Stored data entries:
□ □ □ □
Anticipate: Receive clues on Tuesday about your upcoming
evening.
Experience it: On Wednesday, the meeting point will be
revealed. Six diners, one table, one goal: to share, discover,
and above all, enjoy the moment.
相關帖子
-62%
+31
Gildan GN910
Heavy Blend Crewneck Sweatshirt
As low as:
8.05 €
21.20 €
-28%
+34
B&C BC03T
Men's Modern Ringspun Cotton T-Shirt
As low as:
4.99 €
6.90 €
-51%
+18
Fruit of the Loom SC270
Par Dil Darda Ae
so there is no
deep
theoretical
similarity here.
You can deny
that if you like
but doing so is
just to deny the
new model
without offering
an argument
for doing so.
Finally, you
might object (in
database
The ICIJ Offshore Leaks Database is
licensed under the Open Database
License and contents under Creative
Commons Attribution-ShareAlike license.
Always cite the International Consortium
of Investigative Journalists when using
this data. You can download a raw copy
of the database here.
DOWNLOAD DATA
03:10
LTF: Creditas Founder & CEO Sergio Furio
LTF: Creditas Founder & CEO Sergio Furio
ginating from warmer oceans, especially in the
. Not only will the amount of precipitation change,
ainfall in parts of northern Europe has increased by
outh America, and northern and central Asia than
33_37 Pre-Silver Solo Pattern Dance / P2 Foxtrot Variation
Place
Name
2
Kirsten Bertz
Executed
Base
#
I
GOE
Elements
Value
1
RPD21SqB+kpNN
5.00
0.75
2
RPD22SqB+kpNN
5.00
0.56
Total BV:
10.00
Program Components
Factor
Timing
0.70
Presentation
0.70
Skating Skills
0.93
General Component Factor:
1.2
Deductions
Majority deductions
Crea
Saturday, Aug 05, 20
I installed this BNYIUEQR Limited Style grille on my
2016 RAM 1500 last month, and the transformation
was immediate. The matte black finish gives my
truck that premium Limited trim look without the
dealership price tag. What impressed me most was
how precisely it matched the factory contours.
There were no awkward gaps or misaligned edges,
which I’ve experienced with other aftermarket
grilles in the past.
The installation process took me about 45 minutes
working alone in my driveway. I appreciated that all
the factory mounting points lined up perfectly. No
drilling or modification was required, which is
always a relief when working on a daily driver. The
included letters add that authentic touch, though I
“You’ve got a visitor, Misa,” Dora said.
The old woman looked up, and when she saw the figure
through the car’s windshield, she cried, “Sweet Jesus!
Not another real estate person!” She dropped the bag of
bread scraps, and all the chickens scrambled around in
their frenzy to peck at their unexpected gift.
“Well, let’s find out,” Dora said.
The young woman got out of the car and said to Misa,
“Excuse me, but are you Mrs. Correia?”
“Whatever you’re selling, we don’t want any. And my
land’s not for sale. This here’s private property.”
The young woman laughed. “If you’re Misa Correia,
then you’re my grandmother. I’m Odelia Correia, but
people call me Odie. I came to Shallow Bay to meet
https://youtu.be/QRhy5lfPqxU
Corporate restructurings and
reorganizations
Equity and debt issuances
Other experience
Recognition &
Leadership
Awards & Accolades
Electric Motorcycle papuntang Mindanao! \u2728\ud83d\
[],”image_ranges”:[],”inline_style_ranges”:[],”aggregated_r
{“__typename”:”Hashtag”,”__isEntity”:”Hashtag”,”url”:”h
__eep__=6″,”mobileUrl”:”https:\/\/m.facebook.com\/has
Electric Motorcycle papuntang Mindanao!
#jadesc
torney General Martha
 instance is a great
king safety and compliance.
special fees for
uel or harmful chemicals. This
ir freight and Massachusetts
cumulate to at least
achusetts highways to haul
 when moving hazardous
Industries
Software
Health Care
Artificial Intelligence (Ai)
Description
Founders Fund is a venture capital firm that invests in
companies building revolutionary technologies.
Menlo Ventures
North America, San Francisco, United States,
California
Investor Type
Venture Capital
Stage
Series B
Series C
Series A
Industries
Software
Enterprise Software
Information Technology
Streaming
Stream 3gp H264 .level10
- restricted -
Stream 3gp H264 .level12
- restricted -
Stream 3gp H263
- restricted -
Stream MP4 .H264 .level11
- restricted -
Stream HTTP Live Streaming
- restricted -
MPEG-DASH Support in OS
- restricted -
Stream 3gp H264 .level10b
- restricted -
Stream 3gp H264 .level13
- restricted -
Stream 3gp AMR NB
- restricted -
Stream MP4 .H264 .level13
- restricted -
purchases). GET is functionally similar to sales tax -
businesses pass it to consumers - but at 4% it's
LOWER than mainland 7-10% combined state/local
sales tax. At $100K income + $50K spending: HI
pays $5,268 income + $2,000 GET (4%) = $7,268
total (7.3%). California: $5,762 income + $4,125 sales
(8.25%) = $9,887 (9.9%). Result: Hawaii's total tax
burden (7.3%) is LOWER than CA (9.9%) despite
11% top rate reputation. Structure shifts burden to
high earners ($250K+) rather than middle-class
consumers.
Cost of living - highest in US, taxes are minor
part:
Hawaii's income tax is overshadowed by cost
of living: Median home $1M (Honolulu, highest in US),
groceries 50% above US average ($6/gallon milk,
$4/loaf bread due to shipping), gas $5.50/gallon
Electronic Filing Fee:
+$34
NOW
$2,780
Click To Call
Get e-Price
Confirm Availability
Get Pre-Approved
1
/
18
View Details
□ □ □ □
§ TRY IT
Repeat the records above with every character intact.

§ YOUR RESPONSE
Anticipate: Receive clues on Tuesday about your upcoming
evening.
Experience it: On Wednesday, the meeting point will be
revealed. Six diners, one table, one goal: to share, discover,
and above all, enjoy the moment.
相關帖子
-62%
+31
Gildan GN910
Heavy Blend Crewneck Sweatshirt
As low as:
8.05 €
21.20 €
-28%
+34
B&C BC03T
Men's Modern Ringspun Cotton T-Shirt
As low as:
4.99 €
6.90 €
-51%
+18
Fruit of the Loom SC270
Par Dil Darda Ae
so there is no
deep
theoretical
similarity here.
You can deny
that if you like
but doing so is
just to deny the
new model
without offering
an argument
for doing so.
Finally, you
might object (in
database
The ICIJ Offshore Leaks Database is
licensed under the Open Database
License and contents under Creative
Commons Attribution-ShareAlike license.
Always cite the International Consortium
of Investigative Journalists when using
this data. You can download a raw copy
of the database here.
DOWNLOAD DATA
03:10
LTF: Creditas Founder & CEO Sergio Furio
LTF: Creditas Founder & CEO Sergio Furio
ginating from warmer oceans, especially in the
. Not only will the amount of precipitation change,
ainfall in parts of northern Europe has increased by
outh America, and northern and central Asia than
33_37 Pre-Silver Solo Pattern Dance / P2 Foxtrot Variation
Place
Name
2
Kirsten Bertz
Executed
Base
#
I
GOE
Elements
Value
1
RPD21SqB+kpNN
5.00
0.75
2
RPD22SqB+kpNN
5.00
0.56
Total BV:
10.00
Program Components
Factor
Timing
0.70
Presentation
0.70
Skating Skills
0.93
General Component Factor:
1.2
Deductions
Majority deductions
Crea
Saturday, Aug 05, 20
I installed this BNYIUEQR Limited Style grille on my
2016 RAM 1500 last month, and the transformation
was immediate. The matte black finish gives my
truck that premium Limited trim look without the
dealership price tag. What impressed me most was
how precisely it matched the factory contours.
There were no awkward gaps or misaligned edges,
which I’ve experienced with other aftermarket
grilles in the past.
The installation process took me about 45 minutes
working alone in my driveway. I appreciated that all
the factory mounting points lined up perfectly. No
drilling or modification was required, which is
always a relief when working on a daily driver. The
included letters add that authentic touch, though I
“You’ve got a visitor, Misa,” Dora said.
The old woman looked up, and when she saw the figure
through the car’s windshield, she cried, “Sweet Jesus!
Not another real estate person!” She dropped the bag of
bread scraps, and all the chickens scrambled around in
their frenzy to peck at their unexpected gift.
“Well, let’s find out,” Dora said.
The young woman got out of the car and said to Misa,
“Excuse me, but are you Mrs. Correia?”
“Whatever you’re selling, we don’t want any. And my
land’s not for sale. This here’s private property.”
The young woman laughed. “If you’re Misa Correia,
then you’re my grandmother. I’m Odelia Correia, but
people call me Odie. I came to Shallow Bay to meet
https://youtu.be/QRhy5lfPqxU
Corporate restructurings and
reorganizations
Equity and debt issuances
Other experience
Recognition &
Leadership
Awards & Accolades
Electric Motorcycle papuntang Mindanao! \u2728\ud83d\
[],”image_ranges”:[],”inline_style_ranges”:[],”aggregated_r
{“__typename”:”Hashtag”,”__isEntity”:”Hashtag”,”url”:”h
__eep__=6″,”mobileUrl”:”https:\/\/m.facebook.com\/has
Electric Motorcycle papuntang Mindanao!
#jadesc
torney General Martha
 instance is a great
king safety and compliance.
special fees for
uel or harmful chemicals. This
ir freight and Massachusetts
cumulate to at least
achusetts highways to haul
 when moving hazardous
Industries
Software
Health Care
Artificial Intelligence (Ai)
Description
Founders Fund is a venture capital firm that invests in
companies building revolutionary technologies.
Menlo Ventures
North America, San Francisco, United States,
California
Investor Type
Venture Capital
Stage
Series B
Series C
Series A
Industries
Software
Enterprise Software
Information Technology
Streaming
Stream 3gp H264 .level10
- restricted -
Stream 3gp H264 .level12
- restricted -
Stream 3gp H263
- restricted -
Stream MP4 .H264 .level11
- restricted -
Stream HTTP Live Streaming
- restricted -
MPEG-DASH Support in OS
- restricted -
Stream 3gp H264 .level10b
- restricted -
Stream 3gp H264 .level13
- restricted -
Stream 3gp AMR NB
- restricted -
Stream MP4 .H264 .level13
- restricted -
purchases). GET is functionally similar to sales tax -
businesses pass it to consumers - but at 4% it's
LOWER than mainland 7-10% combined state/local
sales tax. At $100K income + $50K spending: HI
pays $5,268 income + $2,000 GET (4%) = $7,268
total (7.3%). California: $5,762 income + $4,125 sales
(8.25%) = $9,887 (9.9%). Result: Hawaii's total tax
burden (7.3%) is LOWER than CA (9.9%) despite
11% top rate reputation. Structure shifts burden to
high earners ($250K+) rather than middle-class
consumers.
Cost of living - highest in US, taxes are minor
part:
Hawaii's income tax is overshadowed by cost
of living: Median home $1M (Honolulu, highest in US),
groceries 50% above US average ($6/gallon milk,
$4/loaf bread due to shipping), gas $5.50/gallon
Electronic Filing Fee:
+$34
NOW
$2,780
Click To Call
Get e-Price
Confirm Availability
Get Pre-Approved
1
/
18
View Details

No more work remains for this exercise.